# Getting smaller thigh



## Tuam (Apr 23, 2006)

*Getting smaller thighs*

Can someone tell me what kind of diet and what kind of work out is need in order to get smaller thighs?

As for food and fitness they are listed below.

For vegetables I eat carrots, and etc. As for fruits I eat mostly bananas and oranges. For any other other food I eat rice with water and a little sugar mostly, or one boiled scrabble egg with salt and black pepper.

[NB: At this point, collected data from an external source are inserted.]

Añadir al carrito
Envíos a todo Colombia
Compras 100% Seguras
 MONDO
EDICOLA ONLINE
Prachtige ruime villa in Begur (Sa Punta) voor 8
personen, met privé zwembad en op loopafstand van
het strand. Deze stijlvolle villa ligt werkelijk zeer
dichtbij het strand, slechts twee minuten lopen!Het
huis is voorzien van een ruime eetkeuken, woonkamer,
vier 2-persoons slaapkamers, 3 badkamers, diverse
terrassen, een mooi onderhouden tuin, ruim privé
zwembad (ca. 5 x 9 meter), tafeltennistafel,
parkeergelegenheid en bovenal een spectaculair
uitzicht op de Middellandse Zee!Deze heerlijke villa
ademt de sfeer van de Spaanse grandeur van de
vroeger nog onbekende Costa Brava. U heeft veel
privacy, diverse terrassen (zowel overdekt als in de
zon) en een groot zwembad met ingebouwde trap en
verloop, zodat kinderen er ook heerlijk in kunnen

Sometimes I eat wai wai noodle with chili powder and mixed spices, but no oil.

As for exercise I do sit up (200 - 400 per day), cruches (200 - 400 per day), push up (140 - 240 per day), pull up (90 - 150 per day), leg press (100-150 2x-3x per week), and sometimes run a whole block.

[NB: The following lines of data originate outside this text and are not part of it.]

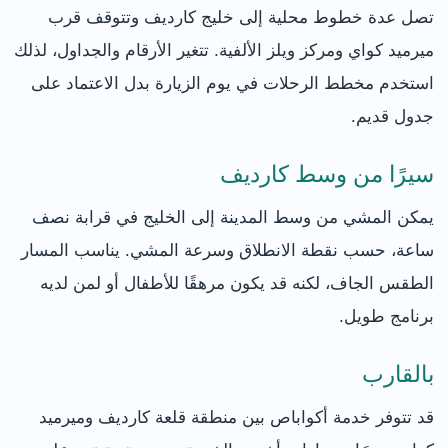
تصل عدة خطوط محلية إلى خليج كارديف وتتوقف قرب
ميرميد كواي ومركز ويلز الألفية. تتغير الأرقام والجداول، لذلك
استخدم مخطط الرحلات في يوم الزيارة بدل الاعتماد على
جدول قديم.
سيرًا من وسط كارديف
يمكن المشي من وسط المدينة إلى الخليج في قرابة نصف
ساعة، حسب نقطة الانطلاق وسرعة المشي. يناسب المسار
الطقس الجاف، لكنه قد يكون مرهقًا للأطفال أو لمن لديه
برنامج طويل.
بالقارب
قد تتوفر خدمة أكواباص بين منطقة قلعة كارديف وميرميد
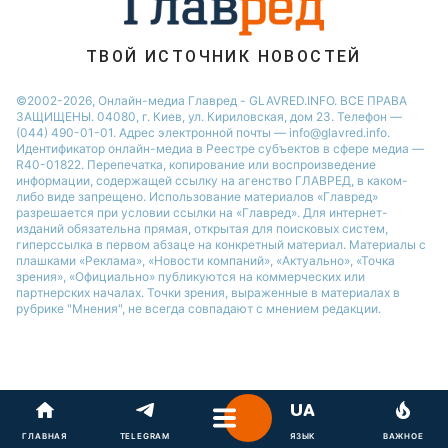
ТВОЙ ИСТОЧНИК НОВОСТЕЙ
©2002-2026, Онлайн-медиа Главред - GLAVRED.INFO. ВСЕ ПРАВА
ЗАЩИЩЕНЫ. 04080, г. Киев, ул. Кириловская, дом 23. Телефон —
(044) 490-01-01. Адрес электронной почты — info@glavred.info.
Идентификатор онлайн-медиа в Реестре cубъектов в сфере медиа —
R40-01822.
Перепечатка, копирование или воспроизведение
информации, содержащей ссылку на агенство ГЛАВРЕД, в каком-
либо виде запрещено. Использование материалов «Главред»
разрешается при условии ссылки на «Главред». Для интернет-
изданий обязательна прямая, открытая для поисковых систем,
гиперссылка в первом абзаце на конкретный материал. Материалы с
плашками «Реклама», «Новости компаний», «Актуально», «Точка
зрения», «Официально» публикуются на коммерческих или
партнерских началах. Точки зрения, выраженные в материалах в
рубрике "Мнения", не всегда совпадают с мнением редакции.
ГЛАВНАЯ
TELEGRAM
ЯЗЫК
ВАЖНОЕ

I eat about 1500 calories or less per day, but I didn't see any reduction in my thigh.


----------



## mrmark (Apr 23, 2006)

what are you currently doing for food/fitness ? 

check out jodi's stickies on nutrition - they will be a big help for you.


----------



## Tuam (Apr 23, 2006)

Thank you, mrmark, I will check out jodi's sticky on nutrition.

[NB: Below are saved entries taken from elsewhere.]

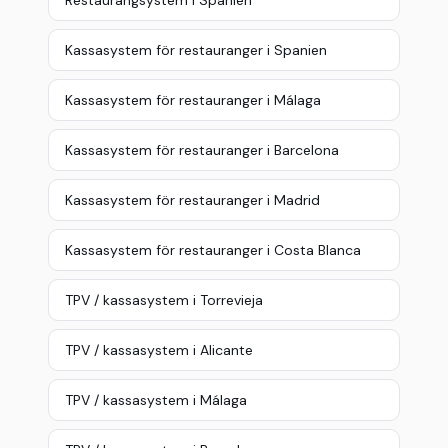
Restaurangsystem i Spanien
Kassasystem för restauranger i Spanien
Kassasystem för restauranger i Málaga
Kassasystem för restauranger i Barcelona
Kassasystem för restauranger i Madrid
Kassasystem för restauranger i Costa Blanca
TPV / kassasystem i Torrevieja
TPV / kassasystem i Alicante
TPV / kassasystem i Málaga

As for food and fitness they are listed below.

For vegetables I eat carrots, and etc. As for fruits I eat mostly bananas and oranges. For any other other food I eat rice with water and a little sugar mostly, or one boiled scrabble egg with salt and black pepper. Sometimes I eat wai wai noodle with chili powder and mixed spices, but no oil.

As for exercise I do sit up (200 - 400 per day), cruches (200 - 400 per day), push up (140 - 240 per day), pull up (90 - 150 per day), leg press (100-150 2x-3x per week), and sometimes run a whole block.

I eat about 1500 calories or less per day, but I didn't see any reduction in my thighs.


----------



## P-funk (Apr 23, 2006)

why would you only want one thigh to get smaller?  that would look silly don't you think?


----------



## soxmuscle (Apr 23, 2006)

You can't pick spots that you want bigger/smaller.  You must come up with a goal and stick with it until achieving it.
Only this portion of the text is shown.